The upper class got exorbitantly wealthy while the poor were left with television shows and magazines projecting a lifestyle that had housewives stocking up on credit cards, building their own empires on the illusion of social security and stability down the line.  

Popcorn horror was the perfect diversion for a generation that was slowly becoming desensitized to sex and violence and willfully handing over their lives to corporations. 

When the stock market finally crashed in 1987, the glamour of pastel eyeshadow and wearing dayglow, puffed sleeve prom dresses on any given Tuesday gave way to something darker and more practical.  

We didn't need horror in our entertainment, it was in our uncle's hospital bed, our mother's foreclosed condo - it was in our dad's mental illness and alcoholism from that quick stint in Vietnam.  Monsters were no longer recognizable or clearly defined.

"That's a very fine chardonnay you're drinking.  I want you to clean your vagina."


The top spot in my FaggotyAss Top 5 Films of the 2000s goes to the only horror movie about the horror of the eighties.  It is perhaps the most clever horror film ever made in that the antagonist is not a person; rather, it's a lifestyle. Real horror is not necessarily being chased through the woods by a killer, horror is falling prey to the trappings of popular culture, materialism, and $300 moisturizer!  This is a horror movie about what horror movies turned us into.  
My favorite film of the 2000s is Mary Harron's American Psycho (2000).


American Psycho plays like a George Bernard Shaw or Evelyn Waugh critique of society and its folly, only slathered in as much blood and male nudity as Re-Animator.  
Investment bankers are painted in broad strokes as men who takes themselves way too seriously; they're narcissistic losers in four thousand dollar suits.  As filmmaker, Mary takes a step back, refusing to engage in the trappings of a sympathetic protagonist and, thusly, American Psycho holds a Brechtian mirror to the dark and ultimately pointless pursuit of a lifestyle free of meaning.  
When a man is a shell, completely desensitized to human interactions - when he only cares for the material (restaurant reservations, haircuts, real estate) with no sense of self or social responsibility whatsoever, something breaks.  He’s a sponge who absorbs and never feels full, using women and the people around him as pawns. With no sense of right or wrong, he can feel no pain. With enough money, his actions have no repercussions. He can just as easily eat a hooker's brains with a fancy dijon as he can catch a matinee of Les Miserables.  This is Patrick Bateman.  
Mary used a horror movie tropes to play out the metaphor of Patrick's interior rage and desperation to make the smartest social commentary/parody since Kubrick made Dr.

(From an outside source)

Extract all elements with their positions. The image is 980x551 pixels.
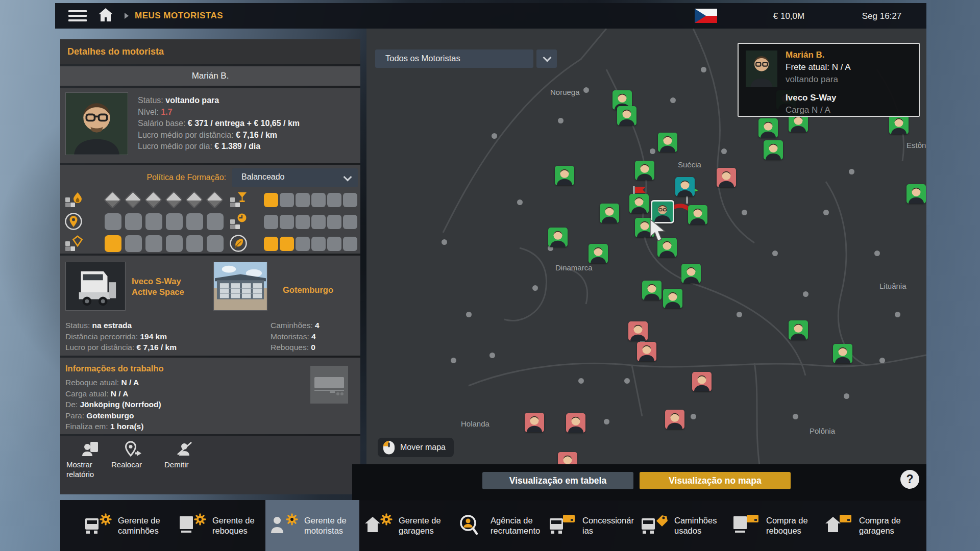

Strangelove.  Not just an esoteric dissertation on period, American Psycho is also beautiful to look at.  This movie feels like New York in the 1980s, successfully presenting a heightened reality where every single performance is pitch perfect and in-line with everyone else to create a fully fleshed out world.

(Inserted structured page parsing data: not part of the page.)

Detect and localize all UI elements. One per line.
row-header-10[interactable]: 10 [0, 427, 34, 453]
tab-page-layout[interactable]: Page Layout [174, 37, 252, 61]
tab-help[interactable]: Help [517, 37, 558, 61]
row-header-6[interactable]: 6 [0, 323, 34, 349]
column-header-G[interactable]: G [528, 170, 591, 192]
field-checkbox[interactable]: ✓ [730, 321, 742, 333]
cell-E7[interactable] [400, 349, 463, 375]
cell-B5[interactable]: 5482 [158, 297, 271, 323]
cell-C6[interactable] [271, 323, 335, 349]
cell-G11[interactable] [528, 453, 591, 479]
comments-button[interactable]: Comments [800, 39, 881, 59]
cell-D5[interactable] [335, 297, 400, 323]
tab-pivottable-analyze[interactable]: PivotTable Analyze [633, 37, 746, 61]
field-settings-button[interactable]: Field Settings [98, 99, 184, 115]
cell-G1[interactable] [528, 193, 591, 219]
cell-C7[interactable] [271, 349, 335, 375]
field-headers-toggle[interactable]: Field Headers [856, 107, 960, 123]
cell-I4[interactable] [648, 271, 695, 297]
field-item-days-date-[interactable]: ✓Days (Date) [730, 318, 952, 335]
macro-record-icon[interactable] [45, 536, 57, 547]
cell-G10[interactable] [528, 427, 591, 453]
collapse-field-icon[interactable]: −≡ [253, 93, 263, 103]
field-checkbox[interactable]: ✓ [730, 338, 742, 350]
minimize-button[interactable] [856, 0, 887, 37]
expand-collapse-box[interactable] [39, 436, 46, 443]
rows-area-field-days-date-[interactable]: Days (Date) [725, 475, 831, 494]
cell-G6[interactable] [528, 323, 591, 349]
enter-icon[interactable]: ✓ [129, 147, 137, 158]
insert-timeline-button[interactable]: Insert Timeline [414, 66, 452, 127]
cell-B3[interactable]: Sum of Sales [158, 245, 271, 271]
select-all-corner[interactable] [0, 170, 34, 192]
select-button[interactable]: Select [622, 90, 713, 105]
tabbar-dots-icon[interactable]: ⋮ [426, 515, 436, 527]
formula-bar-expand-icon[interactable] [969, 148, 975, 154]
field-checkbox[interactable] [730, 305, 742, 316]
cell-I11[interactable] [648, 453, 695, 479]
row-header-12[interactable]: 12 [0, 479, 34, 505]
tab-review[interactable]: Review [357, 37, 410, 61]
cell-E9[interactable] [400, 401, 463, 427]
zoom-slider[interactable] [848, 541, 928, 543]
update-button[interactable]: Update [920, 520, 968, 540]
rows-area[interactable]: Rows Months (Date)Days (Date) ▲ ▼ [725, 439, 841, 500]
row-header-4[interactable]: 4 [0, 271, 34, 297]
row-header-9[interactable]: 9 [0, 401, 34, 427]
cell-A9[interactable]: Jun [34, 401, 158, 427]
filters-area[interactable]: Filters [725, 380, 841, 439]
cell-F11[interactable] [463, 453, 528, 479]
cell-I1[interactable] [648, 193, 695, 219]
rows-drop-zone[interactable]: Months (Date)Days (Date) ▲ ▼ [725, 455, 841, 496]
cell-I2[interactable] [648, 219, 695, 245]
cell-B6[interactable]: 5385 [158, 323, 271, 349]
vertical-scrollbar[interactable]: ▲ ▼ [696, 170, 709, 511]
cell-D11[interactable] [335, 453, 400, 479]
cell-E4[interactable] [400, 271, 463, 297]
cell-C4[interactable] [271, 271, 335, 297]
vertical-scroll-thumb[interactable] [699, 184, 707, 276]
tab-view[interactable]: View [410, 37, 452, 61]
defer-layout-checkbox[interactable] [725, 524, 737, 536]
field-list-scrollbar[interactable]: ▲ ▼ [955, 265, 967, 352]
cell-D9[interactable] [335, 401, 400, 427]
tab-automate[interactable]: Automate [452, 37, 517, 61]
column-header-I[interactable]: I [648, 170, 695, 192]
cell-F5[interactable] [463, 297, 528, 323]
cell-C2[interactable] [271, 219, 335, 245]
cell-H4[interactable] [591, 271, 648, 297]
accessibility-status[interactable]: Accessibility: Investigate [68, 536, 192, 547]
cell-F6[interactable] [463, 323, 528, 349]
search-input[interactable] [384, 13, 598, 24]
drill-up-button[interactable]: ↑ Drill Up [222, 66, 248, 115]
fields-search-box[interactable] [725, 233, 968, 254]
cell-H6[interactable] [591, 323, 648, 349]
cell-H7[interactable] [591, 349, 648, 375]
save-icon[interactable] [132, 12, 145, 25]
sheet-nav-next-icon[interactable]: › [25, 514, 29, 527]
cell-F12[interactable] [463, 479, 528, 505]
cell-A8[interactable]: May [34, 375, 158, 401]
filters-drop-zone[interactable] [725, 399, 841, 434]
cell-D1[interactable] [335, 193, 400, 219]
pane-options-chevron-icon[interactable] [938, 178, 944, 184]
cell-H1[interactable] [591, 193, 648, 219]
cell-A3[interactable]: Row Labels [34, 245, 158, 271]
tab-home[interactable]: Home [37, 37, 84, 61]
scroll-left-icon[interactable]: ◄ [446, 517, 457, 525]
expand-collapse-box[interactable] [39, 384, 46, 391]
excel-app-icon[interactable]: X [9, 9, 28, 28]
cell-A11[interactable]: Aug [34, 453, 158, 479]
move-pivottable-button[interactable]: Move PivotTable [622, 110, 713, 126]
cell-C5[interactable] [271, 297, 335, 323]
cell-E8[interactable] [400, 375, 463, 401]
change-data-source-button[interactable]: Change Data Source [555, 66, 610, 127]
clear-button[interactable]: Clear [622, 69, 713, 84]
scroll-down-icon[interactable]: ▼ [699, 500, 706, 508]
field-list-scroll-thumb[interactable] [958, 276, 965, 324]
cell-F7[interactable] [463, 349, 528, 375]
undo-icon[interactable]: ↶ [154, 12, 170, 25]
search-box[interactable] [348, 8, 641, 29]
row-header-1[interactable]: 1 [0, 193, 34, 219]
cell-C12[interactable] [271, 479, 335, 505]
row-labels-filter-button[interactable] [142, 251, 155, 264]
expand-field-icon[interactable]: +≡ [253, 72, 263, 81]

But is American Psycho queer?  Let's see.  A man who defines himself by the car he drives, the socks he wears, the gym he goes to...does this sound like anyone you know?  
Despite twenty years and a completely different cultural landscape (commercials now praise the "value meal" over the high-end reservation), very little has changed among some gay men.  Just take a quick jog through West Hollywood or Chelsea and you'll see a dozen Patrick Batemans. Apha-Gays. Men who have the most expensive shoes and cars; men who tan and go to personal trainers who happen to be porn stars in their off hours.  They have no children, so money is no object. Just like 1980s stock brokers with designer suits and Oliver Peoples glasses, these gays fall for the peer pressure of wearing the same jeans, the same t-shirts, the same underwear. They buy the books everyone reads, they read the reviews of movies everyone's talking about, they do anything and everything to remain relevant, eternally twenty-six.  Sex is commodified to the point of fucking being no different than ordering online pizza. Thoughts of domesticity are fleeting if entertained at all. Their dogs are their babies. Their gaggles of friends (who they usually hate) are their partners. These are the boys who see American Psycho and pat themselves on the back for being just like Patrick Bateman. This is progress?

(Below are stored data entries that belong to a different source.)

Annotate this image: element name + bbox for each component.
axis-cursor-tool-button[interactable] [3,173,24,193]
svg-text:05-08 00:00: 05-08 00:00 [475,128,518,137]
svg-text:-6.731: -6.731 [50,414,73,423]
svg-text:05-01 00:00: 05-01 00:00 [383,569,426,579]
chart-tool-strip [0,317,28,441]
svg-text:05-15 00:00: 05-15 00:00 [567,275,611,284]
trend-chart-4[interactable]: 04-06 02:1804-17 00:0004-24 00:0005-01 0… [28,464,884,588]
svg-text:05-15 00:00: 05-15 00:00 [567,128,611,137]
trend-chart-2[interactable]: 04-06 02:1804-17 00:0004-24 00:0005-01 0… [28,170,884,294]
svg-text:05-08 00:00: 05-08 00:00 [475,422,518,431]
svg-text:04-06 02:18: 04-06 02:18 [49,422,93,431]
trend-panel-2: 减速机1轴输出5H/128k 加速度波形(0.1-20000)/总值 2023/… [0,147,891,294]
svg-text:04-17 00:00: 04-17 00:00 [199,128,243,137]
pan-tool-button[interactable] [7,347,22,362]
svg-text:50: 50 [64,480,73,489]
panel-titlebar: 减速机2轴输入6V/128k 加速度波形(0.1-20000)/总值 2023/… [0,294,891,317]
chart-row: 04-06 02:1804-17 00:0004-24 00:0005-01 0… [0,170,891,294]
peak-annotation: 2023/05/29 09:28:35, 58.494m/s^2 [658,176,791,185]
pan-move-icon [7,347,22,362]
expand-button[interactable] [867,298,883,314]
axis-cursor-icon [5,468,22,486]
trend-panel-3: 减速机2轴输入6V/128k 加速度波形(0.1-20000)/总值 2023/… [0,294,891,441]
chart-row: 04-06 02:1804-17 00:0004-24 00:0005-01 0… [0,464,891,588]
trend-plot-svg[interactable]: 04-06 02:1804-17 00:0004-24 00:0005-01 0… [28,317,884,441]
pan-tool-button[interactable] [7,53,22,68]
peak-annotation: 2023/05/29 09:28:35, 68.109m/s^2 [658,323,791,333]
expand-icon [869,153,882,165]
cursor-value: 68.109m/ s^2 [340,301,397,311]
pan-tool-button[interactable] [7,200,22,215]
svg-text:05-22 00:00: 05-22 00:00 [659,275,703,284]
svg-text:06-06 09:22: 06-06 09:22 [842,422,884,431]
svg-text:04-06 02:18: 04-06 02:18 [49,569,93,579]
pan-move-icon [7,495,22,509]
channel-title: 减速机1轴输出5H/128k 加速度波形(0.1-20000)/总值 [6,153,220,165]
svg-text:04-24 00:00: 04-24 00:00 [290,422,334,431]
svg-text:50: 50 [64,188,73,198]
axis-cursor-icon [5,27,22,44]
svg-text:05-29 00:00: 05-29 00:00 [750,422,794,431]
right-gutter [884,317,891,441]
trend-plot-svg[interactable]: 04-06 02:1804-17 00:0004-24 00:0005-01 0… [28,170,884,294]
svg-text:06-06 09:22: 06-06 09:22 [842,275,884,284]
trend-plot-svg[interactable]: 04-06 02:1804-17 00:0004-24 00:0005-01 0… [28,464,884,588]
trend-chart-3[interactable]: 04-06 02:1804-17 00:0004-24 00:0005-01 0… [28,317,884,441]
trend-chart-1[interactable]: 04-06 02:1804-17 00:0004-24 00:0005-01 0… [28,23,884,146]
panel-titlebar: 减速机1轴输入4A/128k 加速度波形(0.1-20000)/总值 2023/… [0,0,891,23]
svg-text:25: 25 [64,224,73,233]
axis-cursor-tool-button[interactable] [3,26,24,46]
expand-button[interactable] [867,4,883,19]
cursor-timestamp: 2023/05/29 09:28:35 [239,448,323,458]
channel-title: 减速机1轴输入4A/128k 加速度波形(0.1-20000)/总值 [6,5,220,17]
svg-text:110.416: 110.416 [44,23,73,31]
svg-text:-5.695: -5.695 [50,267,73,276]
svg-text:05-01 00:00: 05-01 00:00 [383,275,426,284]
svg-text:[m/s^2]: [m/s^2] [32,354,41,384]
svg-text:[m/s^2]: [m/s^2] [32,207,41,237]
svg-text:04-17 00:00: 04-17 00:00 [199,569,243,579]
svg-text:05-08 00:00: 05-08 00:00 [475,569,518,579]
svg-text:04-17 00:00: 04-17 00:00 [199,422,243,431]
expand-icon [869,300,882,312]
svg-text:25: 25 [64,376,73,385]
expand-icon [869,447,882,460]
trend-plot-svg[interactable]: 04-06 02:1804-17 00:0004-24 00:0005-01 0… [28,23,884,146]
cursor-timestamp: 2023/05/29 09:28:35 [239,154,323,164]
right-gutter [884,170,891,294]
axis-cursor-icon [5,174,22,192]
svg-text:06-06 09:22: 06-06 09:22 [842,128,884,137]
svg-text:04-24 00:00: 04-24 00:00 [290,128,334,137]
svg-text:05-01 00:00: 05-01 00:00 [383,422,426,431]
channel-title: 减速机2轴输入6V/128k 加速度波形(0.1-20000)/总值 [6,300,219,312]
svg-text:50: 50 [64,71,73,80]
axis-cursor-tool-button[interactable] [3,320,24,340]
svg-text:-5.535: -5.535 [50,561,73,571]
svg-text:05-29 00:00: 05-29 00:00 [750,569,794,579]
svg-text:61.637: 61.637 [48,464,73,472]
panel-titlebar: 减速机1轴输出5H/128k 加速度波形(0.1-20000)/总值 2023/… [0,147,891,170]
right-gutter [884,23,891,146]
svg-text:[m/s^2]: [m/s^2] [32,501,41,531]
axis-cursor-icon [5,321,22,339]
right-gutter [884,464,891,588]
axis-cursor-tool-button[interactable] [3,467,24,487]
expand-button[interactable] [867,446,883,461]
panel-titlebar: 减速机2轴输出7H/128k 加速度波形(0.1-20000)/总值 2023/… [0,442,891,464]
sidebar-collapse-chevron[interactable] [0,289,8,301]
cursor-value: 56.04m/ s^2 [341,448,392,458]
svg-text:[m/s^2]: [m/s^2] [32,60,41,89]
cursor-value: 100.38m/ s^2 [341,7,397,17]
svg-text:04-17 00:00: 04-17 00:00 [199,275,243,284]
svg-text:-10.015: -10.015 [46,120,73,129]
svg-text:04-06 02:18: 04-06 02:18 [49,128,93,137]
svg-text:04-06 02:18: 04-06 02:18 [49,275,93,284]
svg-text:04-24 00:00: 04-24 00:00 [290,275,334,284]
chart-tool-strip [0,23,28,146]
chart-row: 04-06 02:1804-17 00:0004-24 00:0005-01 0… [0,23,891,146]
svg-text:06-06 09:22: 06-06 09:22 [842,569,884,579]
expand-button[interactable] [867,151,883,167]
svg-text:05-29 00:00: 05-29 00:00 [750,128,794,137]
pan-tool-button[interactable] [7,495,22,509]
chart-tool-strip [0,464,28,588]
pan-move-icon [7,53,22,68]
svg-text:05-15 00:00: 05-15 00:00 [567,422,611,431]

"I guess you could just say I want to have a meaningful relationship with someone special."


Pay attention.  The genius of Mary Harron's American Psycho is that it never glamorizes Patrick Bateman or his lifestyle.  We see that beneath the chiseled shell, he is a sociopath.  Just like the midlevel agents in Hollywood and the I-Bankers on Wall Street, Bateman is so desperate to be perceived as successful, as a man comfortable in his own skin, that he is never actually present in any moment.  He has no identity. 

The sum of a man is more than labels; more than gym memberships and moisturizers.  Even if it wasn't, fashion today isn't nearly as hot as the looks on display in America Psycho.  Now, you'll have to excuse me.  I'm going to take a mineral bath in my Urban Archeology bathtub, then rub my feet with a tub of La Mer and take a nap on my new Charlotte Thomas linens.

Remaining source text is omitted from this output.